Interobserver agreement of the new classification for seizures and epilepsies is comparable to that of previous classifications. There is substantial agreement on the newly introduced etiologic axis.
Introduction of the new epilepsy classification has not substantially improved interobserver agreement. This study shows which items cause considerable interobserver disagreement and therefore need specification.
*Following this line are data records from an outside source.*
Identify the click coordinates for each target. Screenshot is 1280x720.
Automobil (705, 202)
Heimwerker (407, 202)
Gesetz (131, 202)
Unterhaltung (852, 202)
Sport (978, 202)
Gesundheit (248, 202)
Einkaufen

在临床实践和癫痫研究中,准确地对癫痫发作、癫痫和癫痫综合征进行分类是强制性的。2010 年,国际抗癫痫联盟(ILAE)提出了一种新的分类方案。本研究旨在确定与以前使用的分类方案相比,应用这种新的癫痫发作和癫痫分类方案是否提高了观察者间的一致性。
三位在不同大学附属医院工作的儿科神经科医生根据匿名数据,按照新提出的(2010 年)和旧的(1981/1989 年)ILAE 分类方案,对乌得勒支大学中心的 80 名儿童(165 次癫痫发作)的癫痫发作和癫痫进行回顾性分类。我们使用kappa 统计来确定两种 ILAE 分类的应用的观察者间一致性。
新的癫痫发作和癫痫分类的观察者间一致性与以前的分类相当。在新引入的病因轴上存在实质性的一致性。
新的癫痫分类的引入并没有显著提高观察者间的一致性。本研究显示了哪些项目导致了相当大的观察者间分歧,因此需要进一步说明。